Can you tell us the most memorable story from your time in residence or any interesting discovery you’ve made?

Vicki: I suppose putting on TOMBOLA! was pretty memorable, covering the whole of the ground floor at IZONE with kilos of gold glitter (metafan)! And everything that happened since — spending all that time in Donbas was really an amazing adventure!

How does the global pandemic influence your artistic practice\professional life and the project you developed at IZO in particular?

Vicki: Thanks to the support of House of Europe, I was actually due to be back in Ukraine in March 2020 to start the final phase of our mining project but of course I wasn’t able to travel in the end. But Pasha and I have spent a lot of time during lockdown speaking on Skype and developing our project remotely — we also participated in the recent Hatathon and met some great theater and film contacts there which was super inspiring! But of course, like everyone, the pandemic has affected my life hugely. I teach film practice and photography here in London and all of that work has transitioned to online which has not been easy to do with a six year old at home with me all day! 

But I have truly been amazed at the quality of films and artworks being produced by these students during lockdown: they are all in different places —  in China, Singapore, some in the US, Hungary, Switzerland, Ibiza and the UK — and all living in very different conditions but they all making incredible, thoughtful, personal and challenging works. I think that these spaces of mutual support and understanding that can be created online — such as this one and the one I have with my collaboration with Pasha — are really a lifeline during these difficult times. 

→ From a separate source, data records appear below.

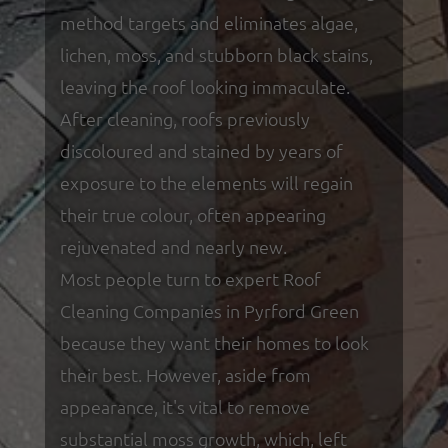
method targets and eliminates algae,
lichen, moss, and stubborn black stains,
leaving the roof looking immaculate.
After cleaning, roofs previously
discoloured and stained by years of
exposure to the elements will regain
their true colour, often appearing
rejuvenated and nearly new.
Most people turn to expert Roof
Cleaning Companies in Pyrford Green
because they want their homes to look
their best. However, aside from
appearance, it's vital to remove
substantial moss growth, which, left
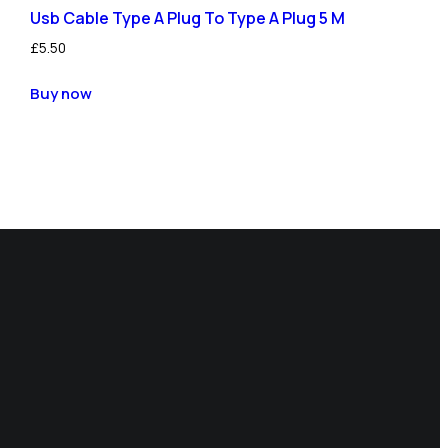
Usb Cable Type A Plug To Type A Plug 5 M
£
5.50
Buy now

I’d really like to see this feeling of generosity and sharing continue more widely beyond this moment throughout the creative industries. I think that the culture of competition within the arts is something we should all gladly leave behind after all of this!

Does this situation impact your artistic views or conceptual or aesthetical ideas that you can express through your practice? How?

Vicki: I think I answered this above but, yes, it changes my views on the way I want to live my life and what are the really important things to me. I don’t want to make work to someone else’s set of rules and I want to surround myself with inspiring, open and kind people. I think this pandemic should be a wake up call for everyone — to slow down, to reconsider the speed in which we have all been living, to spend more time with the people we love and to fight for the rights of those who can’t.